Interest in the 4G licences by newcomers in Egypt may add to pressure on local units of mobile operators Vodafone Group Plc, Orange SA and Emirates Telecommunications Corp. to accept licence terms before the deadline set by the government at the first week of August. State-run fixed-line monopoly Telecom Egypt has welcomed the offering as it eyes entering a mobile market.
The licences would only be offered to new market players in case current operators rejected the licence, the official said. Egypt has about 95 million mobile subscribers, according to the communications ministry website.
Orange SA’s Egyptian affiliate said in a June filing that it has been required to decide on whether to agree to terms of a 4G licence by the first week of August.
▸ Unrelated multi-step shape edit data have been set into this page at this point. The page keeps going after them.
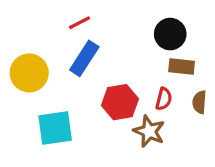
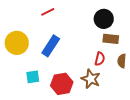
blue rectangle: (84, 58) -> (51, 46), moved
red hexagon: (120, 102) -> (62, 84), moved
cyan square: (55, 128) -> (33, 77), size x0.6

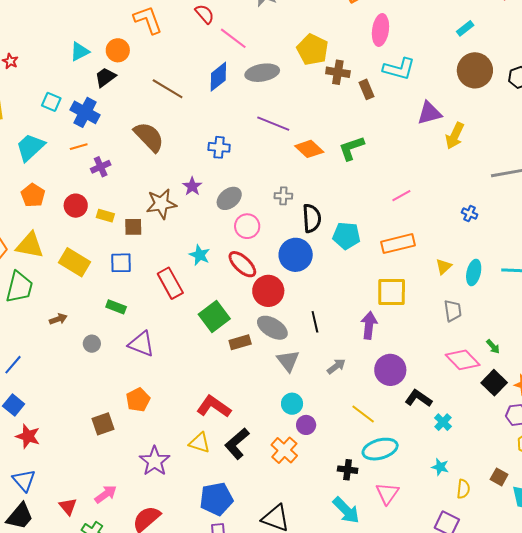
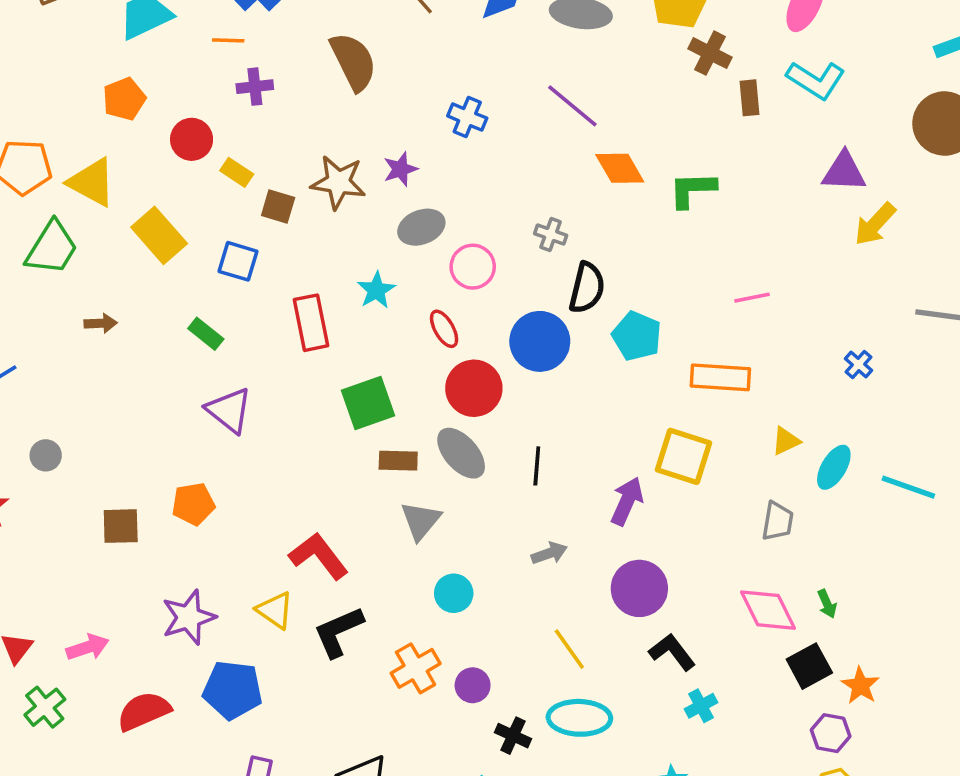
gray ellipse: (229, 198) -> (421, 227), moved
red ellipse: (242, 264) -> (444, 329), size x0.7
gray circle: (92, 344) -> (46, 455), moved
gray triangle: (288, 361) -> (421, 521), moved
purple circle: (306, 425) -> (473, 685), moved
blue pentagon: (216, 499) -> (233, 690), moved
The price of the rights for Orange is 3.54 billion Egyptian pounds ($399 million), the company said.
China Telecom does not have any 4G development plan in Egypt, the company said Tuesday in an e-mail.
For China Telecom, a 4G licence would broaden its revenue stream, said Steven Liu, head of research at China Securities International.
“Overseas revenue mainly comes from roaming and is almost negligible,” said Liu by phone. “If they were to acquire 4G licences, it would be more of the goal to establish a presence than to compete toe-to-toe with European operators,” Liu said by phone on Tuesday.
China Telecom will probably have revenue of 347.5 billion yuan ($52 billion) this year, about 4.9 percent more than a year earlier, according to estimates compiled by Bloomberg.
New Rivals
The 4G licences in Egypt replace an earlier plan that some mobile operators threatened to fight in international arbitration because of concerns that a new competitor would eat into their market share, the telecommunications regulator said at the time. The government has said that operators interested in the licence will have to pay half of its value in U.S dollars at a time when the country faces its worst foreign currency shortage in years.